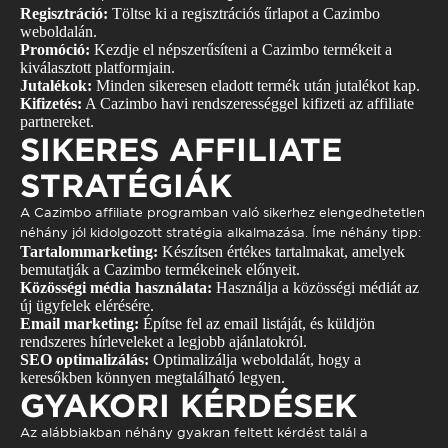
Regisztráció:
Töltse ki a regisztrációs űrlapot a Cazimbo
weboldalán.
Promóció:
Kezdje el népszerűsíteni a Cazimbo termékeit a
kiválasztott platformjain.
Jutalékok:
Minden sikeresen eladott termék után jutalékot kap.
Kifizetés:
A Cazimbo havi rendszerességgel kifizeti az affiliate
partnereket.
SIKERES AFFILIATE
STRATÉGIÁK
A Cazimbo affiliate programban való sikerhez elengedhetetlen
néhány jól kidolgozott stratégia alkalmazása. Íme néhány tipp:
Tartalommarketing:
Készítsen értékes tartalmakat, amelyek
bemutatják a Cazimbo termékeinek előnyeit.
Közösségi média használata:
Használja a közösségi médiát az
új ügyfelek elérésére.
Email marketing:
Építse fel az email listáját, és küldjön
rendszeres hírleveleket a legjobb ajánlatokról.
SEO optimalizálás:
Optimalizálja weboldalát, hogy a
keresőkben könnyen megtalálható legyen.
GYAKORI KÉRDÉSEK
Az alábbiakban néhány gyakran feltett kérdést talál a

= = = = =

Problem details: Line by line, return the listing above exactly, leaving out its pictures.

Response area:
Regisztráció:
Töltse ki a regisztrációs űrlapot a Cazimbo
weboldalán.
Promóció:
Kezdje el népszerűsíteni a Cazimbo termékeit a
kiválasztott platformjain.
Jutalékok:
Minden sikeresen eladott termék után jutalékot kap.
Kifizetés:
A Cazimbo havi rendszerességgel kifizeti az affiliate
partnereket.
SIKERES AFFILIATE
STRATÉGIÁK
A Cazimbo affiliate programban való sikerhez elengedhetetlen
néhány jól kidolgozott stratégia alkalmazása. Íme néhány tipp:
Tartalommarketing:
Készítsen értékes tartalmakat, amelyek
bemutatják a Cazimbo termékeinek előnyeit.
Közösségi média használata:
Használja a közösségi médiát az
új ügyfelek elérésére.
Email marketing:
Építse fel az email listáját, és küldjön
rendszeres hírleveleket a legjobb ajánlatokról.
SEO optimalizálás:
Optimalizálja weboldalát, hogy a
keresőkben könnyen megtalálható legyen.
GYAKORI KÉRDÉSEK
Az alábbiakban néhány gyakran feltett kérdést talál a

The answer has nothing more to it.